Greenland is home to more than 10 percent of the world's freshwater reserves, stored in the ice sheet. As global sea levels and temperatures rise, the ice sheet has been losing more than 10 billion tons of ice each year since 2003.
The Secretary-General joined Greenland Premier Aleqa Hammond and the Prime Minister of Denmark, Helle Thorning-Schmidt, on a tour of the town of Uummannaq before joining locals on a dog-sled outing and visiting a church.
Locals told the officials that the nearby ice fjord used to stay frozen for six months each year. Now, it's frozen for four.
The visit came in preparation for the next UN climate summit, which will convene on September 23, 2014, in New York. It's expected to focus on early-action strategies that could mitigate the effects of climate change.
These are lofty goals, especially in light of a European Union study published March 24. The study shows that in 2012, 11 countries within the EU emitted more air pollutants than legally allowed under the EU's National Emission Ceilings Directive. The most commonly over-emitted pollutant, according to the study, was nitrogen oxide. France, Germany, Austria, Belgium, Ireland and Spain are amongst the offenders, but the levels of pollutants emitted there pale in comparison to the levels in developing nations.
Even if the UN and individual countries do curtail emissions, it is more difficult to deal with the long-term impacts of the damage already done.
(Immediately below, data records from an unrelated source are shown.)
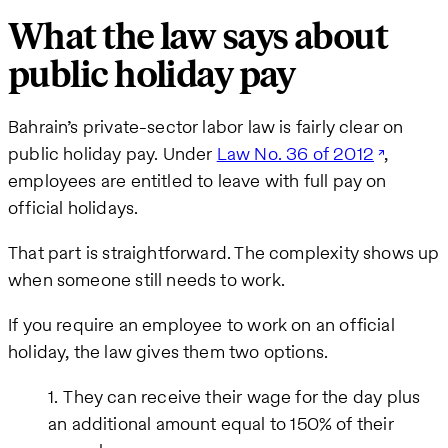
What the law says about
public holiday pay
Bahrain’s private-sector labor law is fairly clear on
public holiday pay. Under
Law No. 36 of 2012
,
employees are entitled to leave with full pay on
official holidays.
That part is straightforward. The complexity shows up
when someone still needs to work.
If you require an employee to work on an official
holiday, the law gives them two options.
They can receive their wage for the day plus
an additional amount equal to 150% of their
In November, a World Meteorological Organization report concluded that greenhouse gas concentrations are at a record high. "CO2 lingers in the atmosphere for hundreds if not thousands of years... Most aspects of climate change will persist for centuries even if emissions of CO2 are stopped immediately," the report said.
In 2013, the UN's Intergovernmental Panel on Climate Change released a study that concluded that it is "extremely likely" that climate change is man-made. This raised the bar from a 2007 IPCC study, which said it was "very likely" that climate change was man-made.